Give the data again exactly, stopping after the "ÖFFNUNGSZEITEN" line.
------ Data in this exercise
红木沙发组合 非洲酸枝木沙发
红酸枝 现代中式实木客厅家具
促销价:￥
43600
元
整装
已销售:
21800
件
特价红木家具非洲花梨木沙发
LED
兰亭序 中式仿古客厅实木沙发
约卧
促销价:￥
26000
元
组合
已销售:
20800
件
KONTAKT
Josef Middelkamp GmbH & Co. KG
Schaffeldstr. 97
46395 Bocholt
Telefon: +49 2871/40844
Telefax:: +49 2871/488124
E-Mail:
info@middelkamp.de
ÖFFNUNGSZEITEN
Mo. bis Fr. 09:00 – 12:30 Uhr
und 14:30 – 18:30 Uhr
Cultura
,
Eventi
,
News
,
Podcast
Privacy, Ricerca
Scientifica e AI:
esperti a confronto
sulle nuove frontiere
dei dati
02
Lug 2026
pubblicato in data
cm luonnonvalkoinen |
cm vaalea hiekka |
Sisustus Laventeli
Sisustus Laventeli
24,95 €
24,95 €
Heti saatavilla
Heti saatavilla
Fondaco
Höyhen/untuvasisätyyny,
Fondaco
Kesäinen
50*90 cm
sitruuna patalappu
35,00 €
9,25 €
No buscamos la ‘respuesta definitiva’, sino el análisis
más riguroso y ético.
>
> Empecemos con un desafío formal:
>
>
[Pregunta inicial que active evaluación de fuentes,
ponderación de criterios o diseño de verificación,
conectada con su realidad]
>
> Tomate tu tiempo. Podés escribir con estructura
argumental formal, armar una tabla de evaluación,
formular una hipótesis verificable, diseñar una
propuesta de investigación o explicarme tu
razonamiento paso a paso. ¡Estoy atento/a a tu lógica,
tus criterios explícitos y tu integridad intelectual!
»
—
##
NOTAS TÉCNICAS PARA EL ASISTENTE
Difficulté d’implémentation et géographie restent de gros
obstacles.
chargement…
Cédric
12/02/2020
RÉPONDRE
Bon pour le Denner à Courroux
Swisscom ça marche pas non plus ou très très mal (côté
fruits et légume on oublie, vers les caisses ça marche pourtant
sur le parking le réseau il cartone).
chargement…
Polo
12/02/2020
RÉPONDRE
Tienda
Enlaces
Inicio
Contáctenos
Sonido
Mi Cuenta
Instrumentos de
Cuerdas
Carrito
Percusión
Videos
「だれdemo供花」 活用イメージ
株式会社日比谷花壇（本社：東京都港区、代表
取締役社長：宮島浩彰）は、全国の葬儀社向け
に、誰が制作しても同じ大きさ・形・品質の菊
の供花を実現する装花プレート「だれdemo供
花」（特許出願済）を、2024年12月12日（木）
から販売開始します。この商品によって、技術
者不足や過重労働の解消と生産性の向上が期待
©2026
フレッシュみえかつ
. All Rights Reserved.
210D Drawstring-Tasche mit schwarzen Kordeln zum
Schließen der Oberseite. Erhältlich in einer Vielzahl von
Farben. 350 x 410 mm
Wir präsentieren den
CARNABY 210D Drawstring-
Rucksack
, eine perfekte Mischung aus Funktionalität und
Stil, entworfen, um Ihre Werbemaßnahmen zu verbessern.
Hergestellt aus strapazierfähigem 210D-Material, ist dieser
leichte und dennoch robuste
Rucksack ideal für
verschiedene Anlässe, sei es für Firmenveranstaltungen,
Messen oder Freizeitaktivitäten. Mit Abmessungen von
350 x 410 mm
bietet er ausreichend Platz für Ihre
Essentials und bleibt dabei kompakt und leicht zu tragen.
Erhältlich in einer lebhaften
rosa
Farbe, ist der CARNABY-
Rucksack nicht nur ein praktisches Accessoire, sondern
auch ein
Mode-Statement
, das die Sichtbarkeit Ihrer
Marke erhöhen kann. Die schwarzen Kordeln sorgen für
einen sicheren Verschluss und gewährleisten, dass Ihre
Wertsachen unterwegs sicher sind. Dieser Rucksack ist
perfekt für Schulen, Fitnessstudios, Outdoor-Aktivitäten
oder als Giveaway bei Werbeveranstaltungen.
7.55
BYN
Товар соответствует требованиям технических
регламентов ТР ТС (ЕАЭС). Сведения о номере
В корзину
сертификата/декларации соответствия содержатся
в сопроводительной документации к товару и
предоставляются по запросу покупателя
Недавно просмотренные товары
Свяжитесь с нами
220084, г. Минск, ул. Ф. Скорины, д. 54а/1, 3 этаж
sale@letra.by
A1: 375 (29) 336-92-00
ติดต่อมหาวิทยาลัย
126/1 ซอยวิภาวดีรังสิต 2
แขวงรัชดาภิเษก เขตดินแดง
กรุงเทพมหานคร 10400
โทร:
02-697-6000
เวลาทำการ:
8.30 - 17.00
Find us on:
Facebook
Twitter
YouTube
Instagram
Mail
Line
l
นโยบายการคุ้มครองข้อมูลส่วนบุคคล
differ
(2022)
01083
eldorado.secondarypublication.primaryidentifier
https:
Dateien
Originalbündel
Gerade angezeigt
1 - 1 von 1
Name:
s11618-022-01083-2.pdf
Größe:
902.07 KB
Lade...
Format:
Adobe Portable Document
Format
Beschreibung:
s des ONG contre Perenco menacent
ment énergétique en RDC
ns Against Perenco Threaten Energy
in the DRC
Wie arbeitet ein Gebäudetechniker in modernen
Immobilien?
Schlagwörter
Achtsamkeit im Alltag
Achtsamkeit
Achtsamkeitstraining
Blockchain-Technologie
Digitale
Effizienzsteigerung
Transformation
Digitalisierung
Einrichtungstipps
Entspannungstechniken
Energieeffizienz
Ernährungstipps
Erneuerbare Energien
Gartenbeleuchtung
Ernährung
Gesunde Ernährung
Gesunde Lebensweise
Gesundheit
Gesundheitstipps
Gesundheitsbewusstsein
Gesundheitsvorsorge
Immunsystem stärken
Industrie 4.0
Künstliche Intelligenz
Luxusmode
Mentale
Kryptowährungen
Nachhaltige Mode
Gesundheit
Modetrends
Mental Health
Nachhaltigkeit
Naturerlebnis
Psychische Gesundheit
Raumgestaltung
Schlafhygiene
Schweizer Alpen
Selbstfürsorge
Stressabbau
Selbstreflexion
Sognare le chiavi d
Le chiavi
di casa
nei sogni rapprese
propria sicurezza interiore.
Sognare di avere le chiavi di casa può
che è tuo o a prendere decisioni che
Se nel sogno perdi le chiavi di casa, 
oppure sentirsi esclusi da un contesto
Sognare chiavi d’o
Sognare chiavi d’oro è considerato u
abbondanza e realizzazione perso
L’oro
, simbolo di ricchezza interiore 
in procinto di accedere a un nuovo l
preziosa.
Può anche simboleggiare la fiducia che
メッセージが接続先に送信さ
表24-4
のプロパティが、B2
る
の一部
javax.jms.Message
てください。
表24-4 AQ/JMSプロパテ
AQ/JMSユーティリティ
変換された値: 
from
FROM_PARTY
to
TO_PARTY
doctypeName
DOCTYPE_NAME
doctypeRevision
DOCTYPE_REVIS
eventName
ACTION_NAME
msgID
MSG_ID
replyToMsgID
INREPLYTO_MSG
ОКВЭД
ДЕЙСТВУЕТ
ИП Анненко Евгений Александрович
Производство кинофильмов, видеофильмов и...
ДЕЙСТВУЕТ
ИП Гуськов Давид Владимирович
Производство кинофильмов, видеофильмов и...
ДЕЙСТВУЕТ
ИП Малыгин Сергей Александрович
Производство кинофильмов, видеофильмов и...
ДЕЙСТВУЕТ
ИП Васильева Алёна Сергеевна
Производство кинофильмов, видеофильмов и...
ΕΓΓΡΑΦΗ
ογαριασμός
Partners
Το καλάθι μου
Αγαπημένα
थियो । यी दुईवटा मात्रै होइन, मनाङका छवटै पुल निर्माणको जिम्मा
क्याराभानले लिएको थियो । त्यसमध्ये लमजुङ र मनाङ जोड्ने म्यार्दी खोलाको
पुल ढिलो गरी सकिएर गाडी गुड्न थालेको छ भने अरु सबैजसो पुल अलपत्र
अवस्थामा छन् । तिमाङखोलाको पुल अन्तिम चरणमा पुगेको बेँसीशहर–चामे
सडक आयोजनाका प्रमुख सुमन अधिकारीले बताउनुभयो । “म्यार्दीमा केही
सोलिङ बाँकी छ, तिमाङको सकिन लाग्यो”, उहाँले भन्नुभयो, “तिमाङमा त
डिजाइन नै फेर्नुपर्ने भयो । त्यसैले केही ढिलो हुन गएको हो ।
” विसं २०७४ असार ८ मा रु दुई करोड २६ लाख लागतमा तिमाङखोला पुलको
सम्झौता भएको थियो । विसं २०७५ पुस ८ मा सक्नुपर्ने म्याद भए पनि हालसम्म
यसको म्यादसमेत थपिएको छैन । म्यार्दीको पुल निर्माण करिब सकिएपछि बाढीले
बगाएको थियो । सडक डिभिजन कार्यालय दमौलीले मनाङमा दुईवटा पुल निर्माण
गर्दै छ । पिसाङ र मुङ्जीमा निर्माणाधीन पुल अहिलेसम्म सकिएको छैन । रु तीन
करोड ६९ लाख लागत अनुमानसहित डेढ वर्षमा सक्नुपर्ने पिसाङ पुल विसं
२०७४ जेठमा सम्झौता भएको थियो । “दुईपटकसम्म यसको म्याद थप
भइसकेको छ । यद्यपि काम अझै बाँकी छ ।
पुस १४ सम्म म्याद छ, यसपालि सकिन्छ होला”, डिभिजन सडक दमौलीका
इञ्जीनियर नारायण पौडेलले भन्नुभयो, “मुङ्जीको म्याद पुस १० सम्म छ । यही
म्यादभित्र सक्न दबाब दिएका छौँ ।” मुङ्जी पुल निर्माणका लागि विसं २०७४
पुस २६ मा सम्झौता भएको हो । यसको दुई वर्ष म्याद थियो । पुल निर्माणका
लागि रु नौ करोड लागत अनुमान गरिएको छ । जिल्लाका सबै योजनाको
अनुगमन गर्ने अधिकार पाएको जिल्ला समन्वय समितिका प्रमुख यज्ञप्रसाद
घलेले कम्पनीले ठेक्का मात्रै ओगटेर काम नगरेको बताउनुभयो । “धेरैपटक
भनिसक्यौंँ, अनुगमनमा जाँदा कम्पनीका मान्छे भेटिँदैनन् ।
------------
■ **Solution for this task**
红木沙发组合 非洲酸枝木沙发
红酸枝 现代中式实木客厅家具
促销价:￥
43600
元
整装
已销售:
21800
件
特价红木家具非洲花梨木沙发
LED
兰亭序 中式仿古客厅实木沙发
约卧
促销价:￥
26000
元
组合
已销售:
20800
件
KONTAKT
Josef Middelkamp GmbH & Co. KG
Schaffeldstr. 97
46395 Bocholt
Telefon: +49 2871/40844
Telefax:: +49 2871/488124
E-Mail:
info@middelkamp.de
ÖFFNUNGSZEITEN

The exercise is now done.